Wednesday 6 August 2008

Essence of Great Blasket island risks being lost, hearing told

THE TRUE essence of the Great Blasket island risked being lost forever if inappropriate development was allowed, a packed An Bord Pleanála oral hearing in Dingle was told yesterday.

The sale of most of the approximately 1,100-acre writers' island and nature reserve two miles off the coast of Kerry to the State is dependent on the development of a cafe and services building, including a wildlife rangers facility, toilets and tractor storage room, by An Blascaod Mór Teo (BMT), the company that owns most of the island.

Under buyout plans hammered out by the Office of Public Works (OPW) on behalf of the State with landowners after protracted negotiations a year ago, BMT would retain ownership of the services building and could gain ferry operating rights out of Dingle.

Kerry County Council granted permission to the company for the building last year, but the decision was appealed to An Bord Pleanála.

Sue Redican, who has worked as a weaver on the island for the past 20 years and lives there each summer, is one of four appellants against BMT plans for the new greenfield construction.

She told the opening of the hearing: "There is only one opportunity to protect, conserve and develop the Great Blasket Island and if we get it wrong, the true essence of the island will be lost forever."

Ms Redican said island construction required "more than a normal health and safety plan". She had witnessed accidents with tractors overturning and going out of control while working on the island and in one case the operator was injured. The new building would be on the opposite side of the existing village, and the old green pathways could not but be damaged, while there would be undue noise and other interference during construction.

"The terrain from the pier to the construction site is sloped and at times steep and narrow, and is totally incapable of handling the proposed traffic."

There was a need for a cafe, public toilets and limited accommodation but any proposed development should be undertaken in "a sensitive, authentic manner, utilising existing structures so as not to significantly alter the integral fabric of the island". Old houses including Peig Sayers' house could be used, Ms Redican said.

BMT was "being facilitated in creating a monopoly and was negotiating sole commercial rights for a cafe and hostel and a ferry service from Dingle to the island", under the State's buyout plans. These exclusive demands was leading to division in the community and to those who had come together to form a management plan. "Agendas of common interest" were involved and "that political pressure was being exerted to ensure a favourable outcome for BMT".

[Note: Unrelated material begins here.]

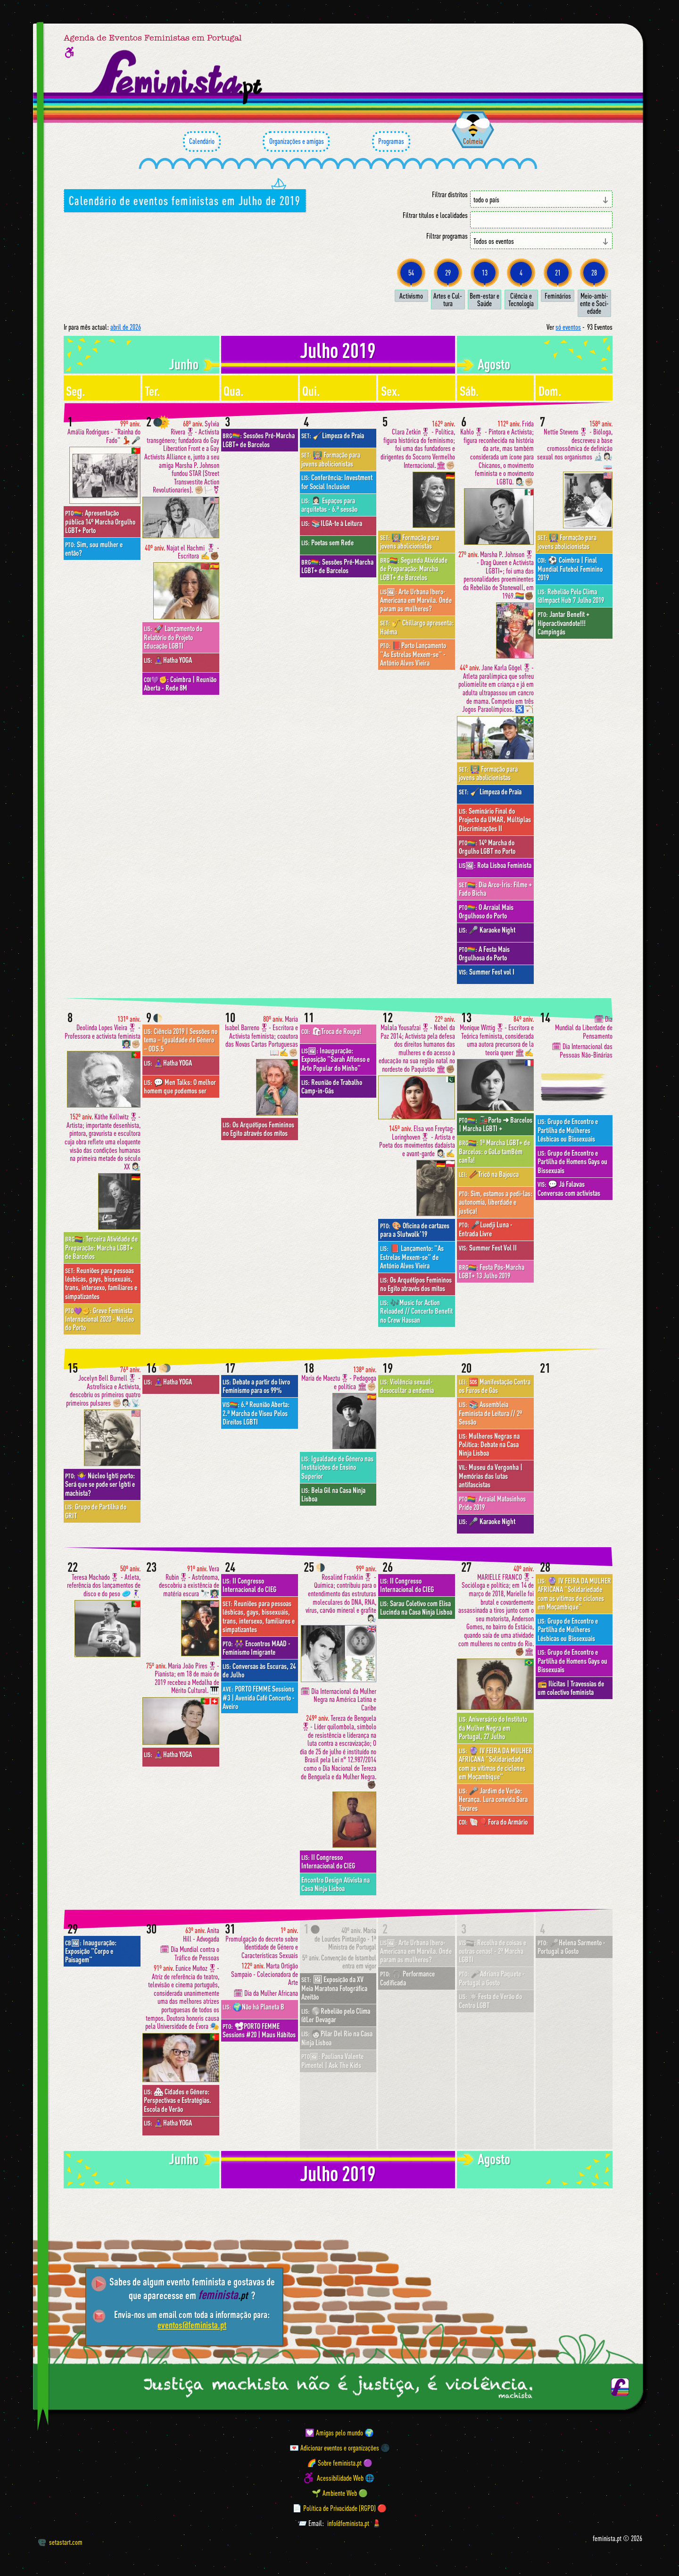 The width and height of the screenshot is (679, 2576). I want to click on Debate a partir do livro Feminismo para os 99%, so click(256, 1385).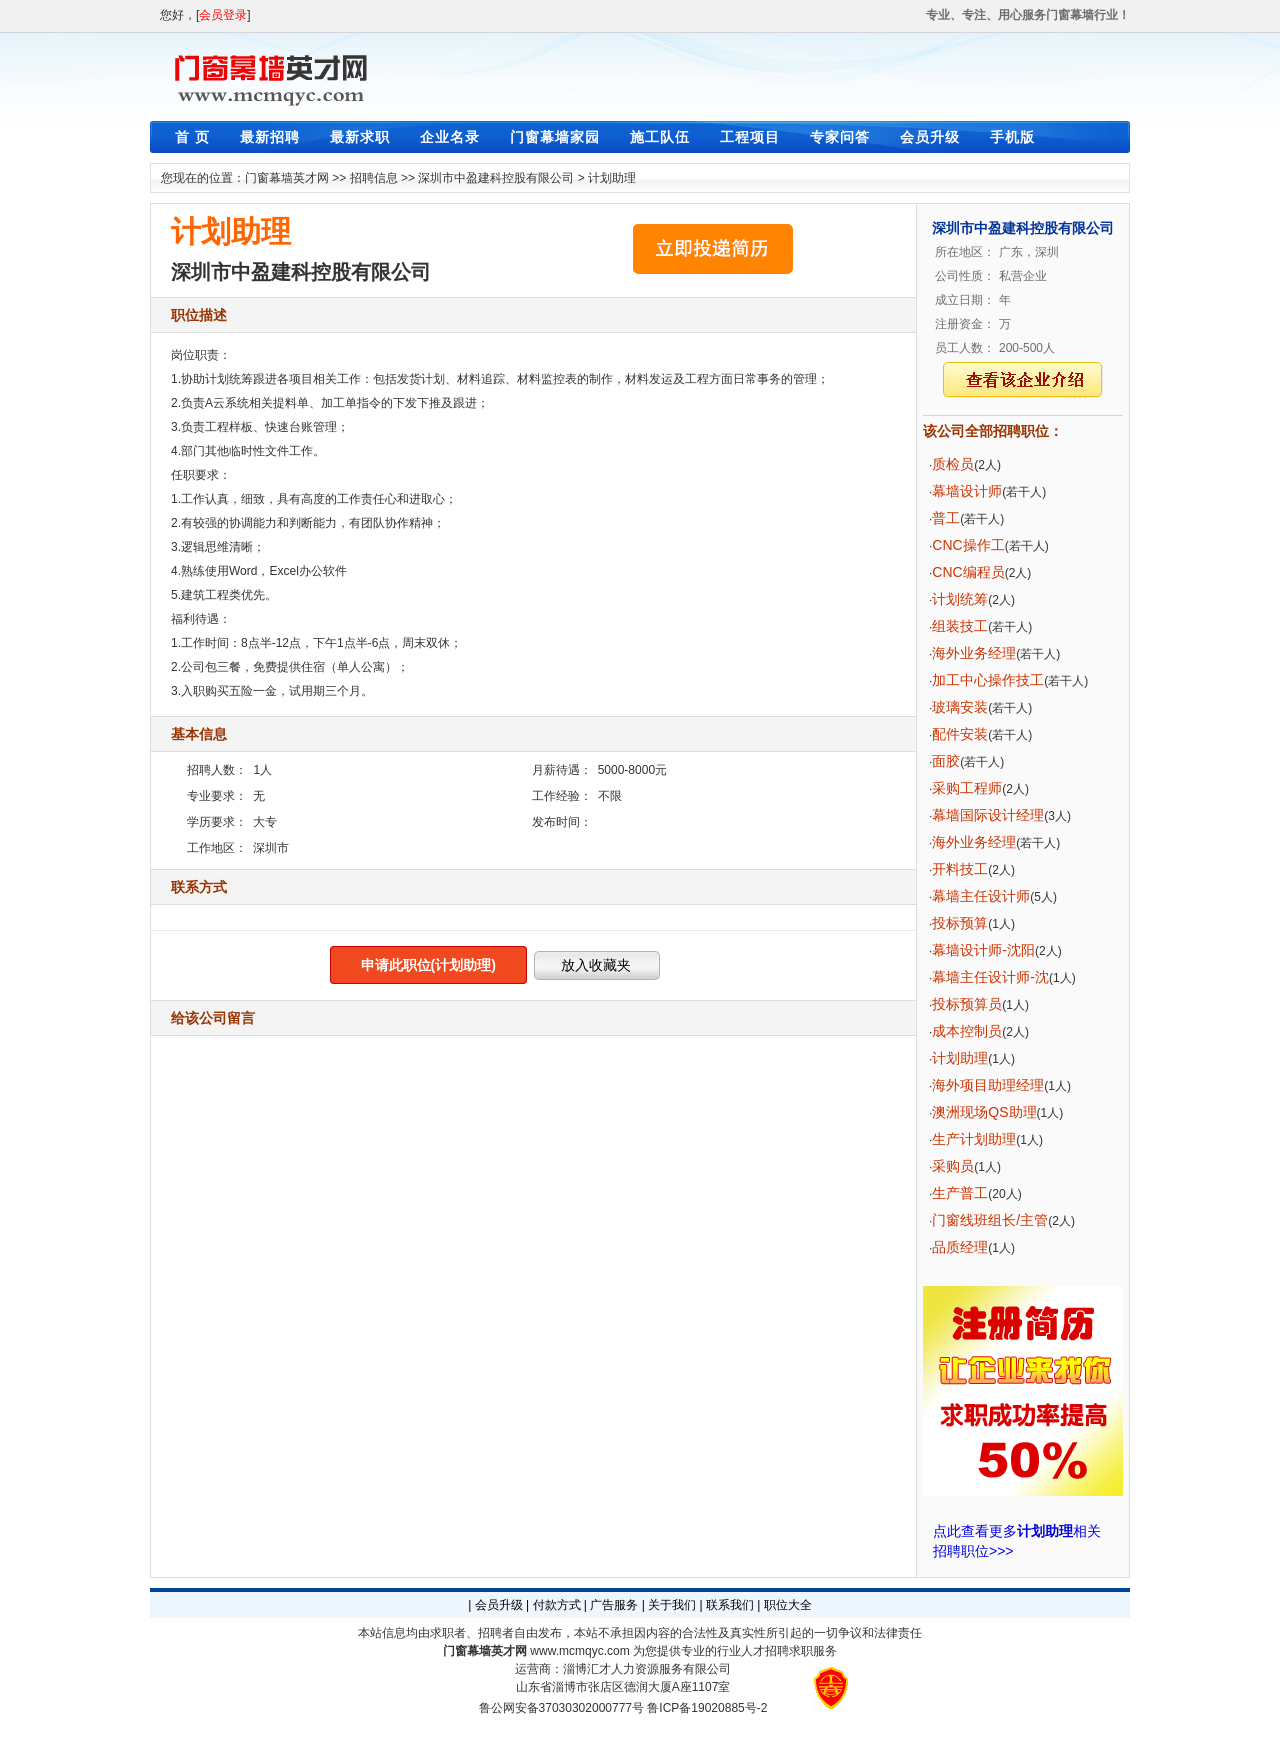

Britta Wilkens, originally from Germany, but living on the Dingle peninsula for more than 20 years and a regular visitor to the island, said she had objections to a modern "out of scale" building that would be three times greater than any existing construction.

The Blasket Island area plan drawn up by the county council stipulated that any new development should be kept to a minimum and "only minimal visitor facilities would be permitted", Ms Wilkens said.

The development measured 296sq meters, would have 15 toilets with septic tanks facilities and a 50-seat cafe. It would be out of scale and there was nothing basic about having so many toilets on an uninhabited off-shore island.

The hearing, chaired by An Bord Pleanála inspector Ruairi Somers, continues.